Shepard v. United States
290 U.S. 96, 54 S.Ct. 22, 78 L.Ed. 196 (1933)

  • Shepard was married, but was in love with another woman.
  • Shepard’s wife was poisoned.  As she lay on her deathbed she told her nurse that she believed that the whisky she had been drinking was poisoned and said, “Dr. Shepard has poisoned me!”
  • Shepard was arrested in charged with murder.
  • At trial, the prosecution attempted to introduce Mrs. Shepard’s statement.
    • Shepard objected on the grounds that it was hearsay.
    • The prosecution argued that under the common law, it was a dying declaration and was therefore an exception to hearsay.
  • The Trial Judge originally struck the statement, but the nurse then testified that Mrs. Shepard also said that she knew she was going to die.  The Trial Judge then allowed the statement to be admitted.
    • One of the requirements for a dying declaration to be admissible is that the declarant must believe they are going to die.
  • The Trial Court found Shepard guilty of murder.  Shepard appealed.
    • Shepard unsuccessfully argued that his wife was suicidal and had poisoned herself.
  • The Appellate Court affirmed.  Shepard appealed.
    • The Appellate Court found that the statement was not admissible as a dying declaration.
    • However, the Appellate Court found that the statement was admissible to prove Mrs. Shepard’s state of mind.
      • Shepard had introduced testimony that suggested Mrs. Shepard was suicidal.  The prosecution argued that Mrs. Shepard’s statement proved that she was not suicidal.

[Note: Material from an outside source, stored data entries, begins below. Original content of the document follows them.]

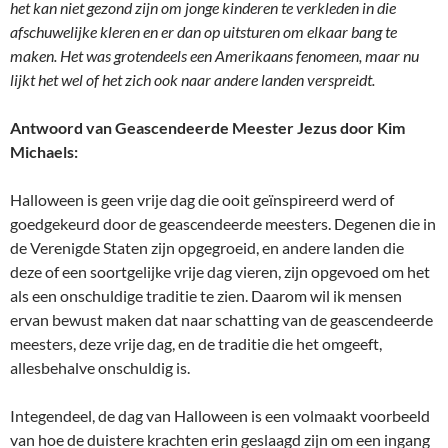
het kan niet gezond zijn om jonge kinderen te verkleden in die
afschuwelijke kleren en er dan op uitsturen om elkaar bang te
maken. Het was grotendeels een Amerikaans fenomeen, maar nu
lijkt het wel of het zich ook naar andere landen verspreidt.
Antwoord van Geascendeerde Meester Jezus door Kim
Michaels:
Halloween is geen vrije dag die ooit geïnspireerd werd of
goedgekeurd door de geascendeerde meesters. Degenen die in
de Verenigde Staten zijn opgegroeid, en andere landen die
deze of een soortgelijke vrije dag vieren, zijn opgevoed om het
als een onschuldige traditie te zien. Daarom wil ik mensen
ervan bewust maken dat naar schatting van de geascendeerde
meesters, deze vrije dag, en de traditie die het omgeeft,
allesbehalve onschuldig is.
Integendeel, de dag van Halloween is een volmaakt voorbeeld
van hoe de duistere krachten erin geslaagd zijn om een ingang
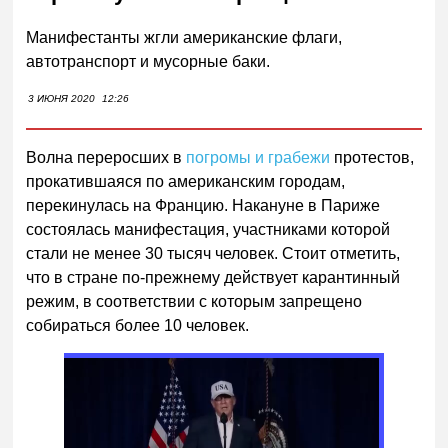
Манифестанты жгли американские флаги,
автотранспорт и мусорные баки.
3 ИЮНЯ 2020
12:26
Волна переросших в
погромы и грабежи
протестов,
прокатившаяся по американским городам,
перекинулась на Францию. Накануне в Париже
состоялась манифестация, участниками которой
стали не менее 30 тысяч человек. Стоит отметить,
что в стране по-прежнему действует карантинный
режим, в соответствии с которым запрещено
собираться более 10 человек.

        • People who commit suicide don’t normal accuse others of poisoning them.
        • The statement could not be used to prove the allegation that Shepard actually poisoned his wife, only that she believed that Shepard poisoned her and that belief rebuts Shepard’s argument that she poisoned herself.
  • The US Supreme Court reversed.
    • The US Supreme Court found that the statement had not been used to show state of mind.  The prosecution had offered it as proof of a dying declaration.
      • The trial record showed that the statement was admitted upon the footing of a dying declaration and not merely indicative of the persistence of a will to live.
        • No jury instruction had been issued on how the jury was to use the testimony.
    • The Court distinguished statements that look forward from those that look backwards.  Forward-looking statements about one’s own actions such as, “I’m going to the zoo tomorrow” hold more weight in establishing state of mind, than backwards-looking statements about another’s action such as “I’ve been poisoned.”
      • Basically, in this case you have to rely on Shepard’s wife’s memory.
  • This case modified the Hillman Doctrine by saying that only forward looking statements of intention can be used inferentially to prove other matters which are in issue.
    • Backwards looking statements are now known as “Shepard Statements”.
    • See Mutual Life Ins. Co. v. Hillmon (145 U.S. 285 (1982)).
  • This case was decided under the common law.  Today it would be governed by FRE 803(3).
    • FRE 803(3) specifically excludes statements of memory or belief to prove the fact remembered or believed unless it relates to the execution, revocation, identification, or terms of declarant’s will.